Construction of the statue began on 12 July 1987, and was completed 20 November 1994. It was designed by César and Wálter Terrazas Pardo, and was modeled after the statue Christ the Redeemer in Rio de Janeiro. Standing 265 m above the city of Cochabamba, the statue rises 2840.00 m above sea level. Upon its completion, it became the largest statue of Jesus Christ in the world, surpassing the one it was modeled after. It weighs approximately 2200 t. The head of the statue is 4.64 m tall, and weighs 11850 kg. The arms span 32.87 m. The statue has a surface area of 2,400 sq. metres (25,833 sq. ft.). 1,399 stairs lead to a viewing area inside the arms of the statue, but visitors are only permitted to make the ascent on Sundays.

==Design==
The statue is slightly smaller than Christ the King in Świebodzin, Poland (36 m tall if the 2 m high crown of Christ the King is counted) and taller than the Christ the Redeemer (30 m tall) outside Rio de Janeiro, Brazil, which all are smaller than the 61-meter statue of Jesus Christ in North Sumatra, Indonesia, which was completed in 2024.

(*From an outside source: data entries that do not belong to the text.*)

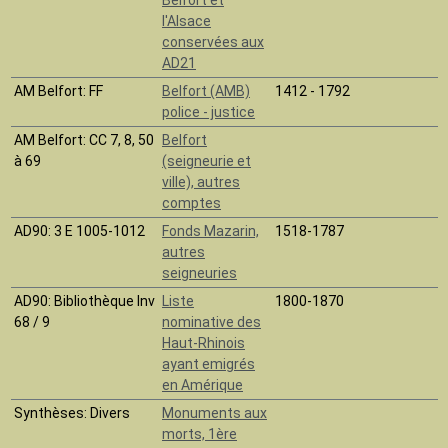
l'Alsace
conservées aux
AD21
AM Belfort
: FF
Belfort (AMB)
1412 - 1792
police - justice
AM Belfort
: CC 7, 8, 50
Belfort
à 69
(seigneurie et
ville), autres
comptes
AD90
: 3 E 1005-1012
Fonds Mazarin,
1518-1787
autres
seigneuries
AD90
: Bibliothèque Inv
Liste
1800-1870
68 / 9
nominative des
Haut-Rhinois
ayant emigrés
en Amérique
Synthèses
: Divers
Monuments aux
morts, 1ère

It is the third largest statue in the Southern Hemisphere, after the statue of Virgen de la Paz in Venezuela, and the statue of Saint Rita of Cascia in Brazil. The left hand of the statue points to the South, and the right points to the North.

Initially, the statue was planned to be exactly 33 m, one metre for every year of Jesus Christ's life. However, an extra 44 cm was added as "well-coiffed" hair atop Christ's head, making it taller than its brother in Rio de Janeiro. Locals from Cochabamba say the discrepancy accounts for Christ living "a little past" his 33rd year.